**Aim of the exercise:** In the data below, one line contains "его в соборе" and a later one contains "святыня. А в". Print both, with every line between them, exactly and alone.

**Extracted material:**
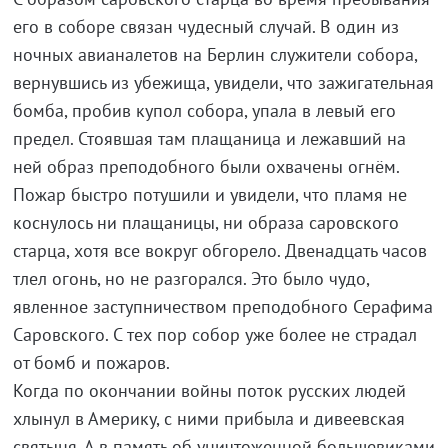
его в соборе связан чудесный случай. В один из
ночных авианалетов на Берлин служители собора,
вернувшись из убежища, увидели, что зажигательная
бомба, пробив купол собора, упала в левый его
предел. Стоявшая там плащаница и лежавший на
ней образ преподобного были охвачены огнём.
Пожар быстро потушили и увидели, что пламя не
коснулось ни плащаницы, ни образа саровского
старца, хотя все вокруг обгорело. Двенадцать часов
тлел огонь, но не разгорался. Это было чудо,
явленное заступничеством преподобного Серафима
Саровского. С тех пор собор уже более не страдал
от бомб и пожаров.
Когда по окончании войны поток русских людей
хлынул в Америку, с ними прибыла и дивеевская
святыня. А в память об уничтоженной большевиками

--

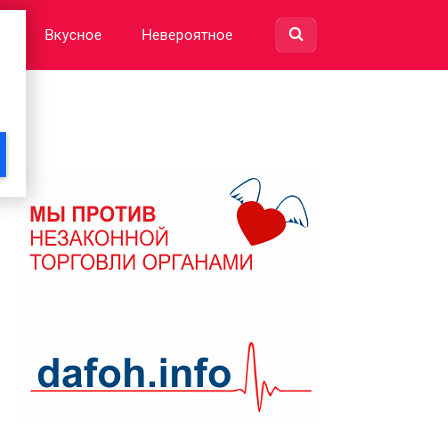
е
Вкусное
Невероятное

**Output:**
его в соборе связан чудесный случай. В один из
ночных авианалетов на Берлин служители собора,
вернувшись из убежища, увидели, что зажигательная
бомба, пробив купол собора, упала в левый его
предел. Стоявшая там плащаница и лежавший на
ней образ преподобного были охвачены огнём.
Пожар быстро потушили и увидели, что пламя не
коснулось ни плащаницы, ни образа саровского
старца, хотя все вокруг обгорело. Двенадцать часов
тлел огонь, но не разгорался. Это было чудо,
явленное заступничеством преподобного Серафима
Саровского. С тех пор собор уже более не страдал
от бомб и пожаров.
Когда по окончании войны поток русских людей
хлынул в Америку, с ними прибыла и дивеевская
святыня. А в память об уничтоженной большевиками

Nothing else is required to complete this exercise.